The proliferation of data transport networks, most notably the Internet, is causing a revolution in telephony and other forms of real-time communication. Businesses that have been accustomed to having telephony traffic and data traffic separately supported over different systems and networks are now moving towards so-called “converged networks” wherein telephone voice traffic and other forms of real-time media are converted into digital form and carried by a packet data network along with other forms of data. Now that the technologies are feasible to support it, voice over data transport offers many advantages in terms of reduced capital and operating costs, resource efficiency and flexibility.
For example, at commercial installations, customer premise equipment investments are substantially reduced as most of the enhanced functions, such as PBX and automatic call distribution functions, may reside in a service provider's network. Various types of gateways allow for sessions to be established even among diverse systems such as IP phones, conventional analog phones and PBXs as well as with networked desktop computers.
To meet the demand for voice over data transport, service providers and network equipment vendors are faced with the challenges of establishing new protocols and standards, recognizing new business models, implementing new services, and designing new equipment in a way that would have been difficult to imagine twenty years ago.
For establishing a communications session in a network, new protocols and control architectures have emerged. It is worth noting that these have been inspired by the migration to a voice over data but are not necessarily limited to such an environment. In some respects the protocols and control architectures described next may be used to establish calls through any form of transport.
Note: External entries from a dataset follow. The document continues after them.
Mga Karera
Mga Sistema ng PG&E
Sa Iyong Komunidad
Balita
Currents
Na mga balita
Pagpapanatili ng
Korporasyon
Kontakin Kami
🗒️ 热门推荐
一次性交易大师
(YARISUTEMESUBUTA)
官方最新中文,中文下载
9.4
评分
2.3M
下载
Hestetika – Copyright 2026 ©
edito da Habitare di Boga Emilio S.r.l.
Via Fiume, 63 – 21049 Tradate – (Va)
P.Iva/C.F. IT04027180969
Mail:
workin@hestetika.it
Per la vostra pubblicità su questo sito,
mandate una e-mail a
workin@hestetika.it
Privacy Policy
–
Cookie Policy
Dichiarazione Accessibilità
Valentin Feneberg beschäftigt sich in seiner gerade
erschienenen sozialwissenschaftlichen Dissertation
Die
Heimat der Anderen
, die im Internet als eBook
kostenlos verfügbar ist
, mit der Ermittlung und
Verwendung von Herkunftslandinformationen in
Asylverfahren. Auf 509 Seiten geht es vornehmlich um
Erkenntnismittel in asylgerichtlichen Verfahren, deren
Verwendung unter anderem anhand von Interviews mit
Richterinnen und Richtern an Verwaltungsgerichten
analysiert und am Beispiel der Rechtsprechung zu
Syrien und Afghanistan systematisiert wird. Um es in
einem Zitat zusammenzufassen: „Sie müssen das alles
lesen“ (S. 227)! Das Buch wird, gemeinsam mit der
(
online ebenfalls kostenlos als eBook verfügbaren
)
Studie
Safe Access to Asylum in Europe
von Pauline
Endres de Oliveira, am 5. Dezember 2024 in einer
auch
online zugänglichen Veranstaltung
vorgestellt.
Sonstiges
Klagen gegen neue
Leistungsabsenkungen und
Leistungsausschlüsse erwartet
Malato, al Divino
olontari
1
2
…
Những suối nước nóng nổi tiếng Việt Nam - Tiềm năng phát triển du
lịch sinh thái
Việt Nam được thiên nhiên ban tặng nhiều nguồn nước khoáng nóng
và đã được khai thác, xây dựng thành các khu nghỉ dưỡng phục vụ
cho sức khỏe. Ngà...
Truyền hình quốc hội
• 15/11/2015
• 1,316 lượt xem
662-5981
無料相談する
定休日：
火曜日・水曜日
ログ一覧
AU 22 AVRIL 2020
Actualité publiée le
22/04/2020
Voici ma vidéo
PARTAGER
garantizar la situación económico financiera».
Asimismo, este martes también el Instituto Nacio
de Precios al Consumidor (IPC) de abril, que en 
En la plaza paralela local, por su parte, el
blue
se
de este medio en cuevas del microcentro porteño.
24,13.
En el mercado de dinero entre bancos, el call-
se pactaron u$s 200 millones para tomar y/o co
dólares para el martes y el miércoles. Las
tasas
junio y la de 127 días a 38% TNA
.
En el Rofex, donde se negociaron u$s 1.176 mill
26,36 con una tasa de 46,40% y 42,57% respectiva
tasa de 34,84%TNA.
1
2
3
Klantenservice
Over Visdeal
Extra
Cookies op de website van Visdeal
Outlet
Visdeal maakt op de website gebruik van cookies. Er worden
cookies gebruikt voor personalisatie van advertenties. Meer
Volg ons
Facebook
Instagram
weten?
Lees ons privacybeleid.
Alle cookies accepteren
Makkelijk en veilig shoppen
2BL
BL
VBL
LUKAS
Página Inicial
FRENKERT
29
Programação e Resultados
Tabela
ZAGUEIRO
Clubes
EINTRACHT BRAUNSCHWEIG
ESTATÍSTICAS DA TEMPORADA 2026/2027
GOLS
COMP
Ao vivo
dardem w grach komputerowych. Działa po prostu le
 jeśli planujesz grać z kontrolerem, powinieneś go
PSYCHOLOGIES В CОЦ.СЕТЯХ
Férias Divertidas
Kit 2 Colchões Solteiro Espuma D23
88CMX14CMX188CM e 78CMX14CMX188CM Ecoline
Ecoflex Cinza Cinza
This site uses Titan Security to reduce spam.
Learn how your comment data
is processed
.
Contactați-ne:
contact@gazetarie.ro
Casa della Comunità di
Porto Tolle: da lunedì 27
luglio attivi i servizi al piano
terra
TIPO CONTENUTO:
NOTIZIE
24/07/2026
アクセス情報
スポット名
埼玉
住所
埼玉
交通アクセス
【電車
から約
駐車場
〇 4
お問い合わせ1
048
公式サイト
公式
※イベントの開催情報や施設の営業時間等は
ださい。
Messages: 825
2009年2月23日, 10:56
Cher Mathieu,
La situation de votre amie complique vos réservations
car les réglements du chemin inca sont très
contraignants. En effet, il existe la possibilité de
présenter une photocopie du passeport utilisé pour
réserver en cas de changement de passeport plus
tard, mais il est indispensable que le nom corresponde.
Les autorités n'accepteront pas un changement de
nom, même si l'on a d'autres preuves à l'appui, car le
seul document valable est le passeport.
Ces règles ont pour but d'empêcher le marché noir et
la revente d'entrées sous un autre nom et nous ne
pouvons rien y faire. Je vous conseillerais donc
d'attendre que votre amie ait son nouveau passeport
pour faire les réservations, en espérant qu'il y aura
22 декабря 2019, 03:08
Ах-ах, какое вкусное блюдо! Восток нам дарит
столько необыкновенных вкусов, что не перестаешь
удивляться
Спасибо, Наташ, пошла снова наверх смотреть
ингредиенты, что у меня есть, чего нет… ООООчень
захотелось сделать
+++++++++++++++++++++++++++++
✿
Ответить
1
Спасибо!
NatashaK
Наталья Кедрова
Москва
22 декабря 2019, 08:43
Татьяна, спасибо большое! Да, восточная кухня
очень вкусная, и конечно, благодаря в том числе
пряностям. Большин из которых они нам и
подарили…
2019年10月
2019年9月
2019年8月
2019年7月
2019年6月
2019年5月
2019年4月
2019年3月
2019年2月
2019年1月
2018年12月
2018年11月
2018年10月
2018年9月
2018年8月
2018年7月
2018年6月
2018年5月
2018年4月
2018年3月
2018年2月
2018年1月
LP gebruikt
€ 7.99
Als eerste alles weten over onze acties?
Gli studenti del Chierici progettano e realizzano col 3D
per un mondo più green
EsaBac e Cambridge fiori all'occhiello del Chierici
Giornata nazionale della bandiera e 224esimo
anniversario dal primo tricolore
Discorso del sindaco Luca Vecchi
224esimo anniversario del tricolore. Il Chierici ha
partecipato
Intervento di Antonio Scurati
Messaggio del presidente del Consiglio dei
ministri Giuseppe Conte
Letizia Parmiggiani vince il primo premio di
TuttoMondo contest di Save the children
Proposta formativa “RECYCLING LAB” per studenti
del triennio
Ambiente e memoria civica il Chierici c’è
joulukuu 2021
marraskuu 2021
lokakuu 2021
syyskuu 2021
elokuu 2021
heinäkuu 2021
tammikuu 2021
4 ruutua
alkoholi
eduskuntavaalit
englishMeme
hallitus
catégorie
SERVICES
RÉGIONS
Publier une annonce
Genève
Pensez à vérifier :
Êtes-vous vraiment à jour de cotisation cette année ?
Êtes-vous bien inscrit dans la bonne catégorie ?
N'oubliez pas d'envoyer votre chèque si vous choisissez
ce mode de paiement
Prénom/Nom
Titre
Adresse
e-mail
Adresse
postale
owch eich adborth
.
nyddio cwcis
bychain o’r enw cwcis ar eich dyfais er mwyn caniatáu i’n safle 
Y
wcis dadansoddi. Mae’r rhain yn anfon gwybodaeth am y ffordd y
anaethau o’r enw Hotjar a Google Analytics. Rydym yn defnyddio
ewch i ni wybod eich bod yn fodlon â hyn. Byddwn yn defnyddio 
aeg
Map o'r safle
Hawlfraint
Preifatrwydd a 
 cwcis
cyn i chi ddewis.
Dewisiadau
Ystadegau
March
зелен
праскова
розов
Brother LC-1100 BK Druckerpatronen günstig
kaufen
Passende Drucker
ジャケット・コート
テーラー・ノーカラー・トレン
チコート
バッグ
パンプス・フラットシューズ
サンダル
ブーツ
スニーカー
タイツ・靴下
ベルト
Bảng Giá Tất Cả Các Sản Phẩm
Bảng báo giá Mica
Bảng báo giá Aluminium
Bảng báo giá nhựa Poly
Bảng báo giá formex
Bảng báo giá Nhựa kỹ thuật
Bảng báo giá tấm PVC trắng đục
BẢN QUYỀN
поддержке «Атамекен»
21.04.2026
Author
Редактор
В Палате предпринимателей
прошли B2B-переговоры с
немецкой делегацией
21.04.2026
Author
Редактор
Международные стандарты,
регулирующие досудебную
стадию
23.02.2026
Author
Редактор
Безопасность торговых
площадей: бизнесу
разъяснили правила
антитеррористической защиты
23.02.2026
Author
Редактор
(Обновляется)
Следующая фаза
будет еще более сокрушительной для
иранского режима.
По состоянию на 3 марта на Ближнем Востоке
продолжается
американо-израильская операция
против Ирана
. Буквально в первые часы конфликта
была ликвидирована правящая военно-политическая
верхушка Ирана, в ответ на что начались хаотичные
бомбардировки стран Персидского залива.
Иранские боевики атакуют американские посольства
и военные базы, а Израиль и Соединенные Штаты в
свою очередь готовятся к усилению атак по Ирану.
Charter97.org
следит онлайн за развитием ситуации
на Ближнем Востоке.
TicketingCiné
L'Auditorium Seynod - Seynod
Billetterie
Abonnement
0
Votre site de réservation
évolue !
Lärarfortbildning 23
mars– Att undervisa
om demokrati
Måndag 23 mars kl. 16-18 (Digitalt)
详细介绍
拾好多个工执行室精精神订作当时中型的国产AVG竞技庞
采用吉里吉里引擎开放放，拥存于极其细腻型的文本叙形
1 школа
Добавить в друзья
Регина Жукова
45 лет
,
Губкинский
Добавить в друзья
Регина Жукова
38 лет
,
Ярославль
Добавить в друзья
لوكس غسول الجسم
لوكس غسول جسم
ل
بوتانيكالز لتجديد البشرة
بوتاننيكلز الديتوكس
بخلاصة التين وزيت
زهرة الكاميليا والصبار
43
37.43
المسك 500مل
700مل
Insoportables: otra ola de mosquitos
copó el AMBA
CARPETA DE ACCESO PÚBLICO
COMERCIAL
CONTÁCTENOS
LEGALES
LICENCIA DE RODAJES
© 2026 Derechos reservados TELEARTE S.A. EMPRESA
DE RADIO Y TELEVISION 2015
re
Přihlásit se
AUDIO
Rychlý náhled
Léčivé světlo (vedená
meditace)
Both the ITU H.323 standard and the IETF's Session Initiation Protocol (SIP) are examples of protocols which may be used for establishing a communications session among terminals connected to a network. The SIP protocol is described in IETF document RFC 2543 and its successors. Various architectures have been proposed in conjunction with these protocols with a common theme of having an address resolution function, referred to as a “location server,” somewhere in the network to maintain current information on how to reach any destination and to control features on behalf of users.
In a SIP-controlled network, a variety of features and services may be implemented via a SIP server. These features include Centrex-type calling features (call forwarding) as well as advanced features such as SIP presence support, location management, and Find-Me capability. A typical feature in a communications network is call blocking. Call blocking is defined as the ability for an administrator to place outgoing call restrictions on individual users. For instance, administrators may make restrictions on outgoing calls to certain international phone number ranges for different individual users.
In addition to regular outgoing calls that a user directly places, outgoing calls can also be initiated as a side result of a feature invocation. For instance, call forwarding, call transfer, and other features, can result in an outgoing call indirectly. However, administrators may wish to apply different policies to these type of indirect calls, as opposed to direct calls. For instance, it might be ok to dial a Long Distance call directly from a business location for a particular user. But, it might not be acceptable for that same user to be able to forward calls to Long Distance, as this may lead to a fraudulent use of the phone from outside the business location.
This situation is depicted in FIG. 3A. FIG. 3A shows three parties which have specific permissions to place calls among one another in the context of a given communications system (not explicitly shown). In particular, Party A 301 may make calls to Party B 303, and Party B 303 may make calls to Party C 305. However, the network serving these parties is configured to prevent Party A from placing calls directly to Party C. For example, there may be long distance charges or tolls incurred in calling Party C. Party B may be authorized to incur such long distance charges and is allowed to place calls to Party C. On the other hand, call attempts from Party A to Party C may be blocked to avoid costly calls by Party A. A good example might be in a corporate setting wherein Party B is an employee of a corporation and is allowed to reach remote Party C, even if the call involves long distance charges. Party A may correspond to a courtesy telephone placed in the lobby at a business location or may be assigned to a contractor or temporary employee within the company. Party A is allowed to make calls within the company, but not to make outbound long distance calls.
As shown in FIG. 3B, a problem arises when Party B activates a call forwarding feature, or any other feature that triggers outbound calls. A call from Party A may be forwarded or redirected to Party C, resulting in a call that would have normally been blocked otherwise. Aside from providing a possible mechanism for fraud or for inadvertent accumulation of charges, this circumvention of normal screening may be a problem for other reasons. The unwelcome call from User A to the unaware User C might, for example, compromise personal security (harassment, stalking, annoyance calls), privacy or confidentiality (attorney/client or doctor/patient), or the security of a facility.
Without placing undue restrictions on Party B, it is desirable to control the ability of Party A to cause calls to Party C, regardless of what routing features are invoked by Party B.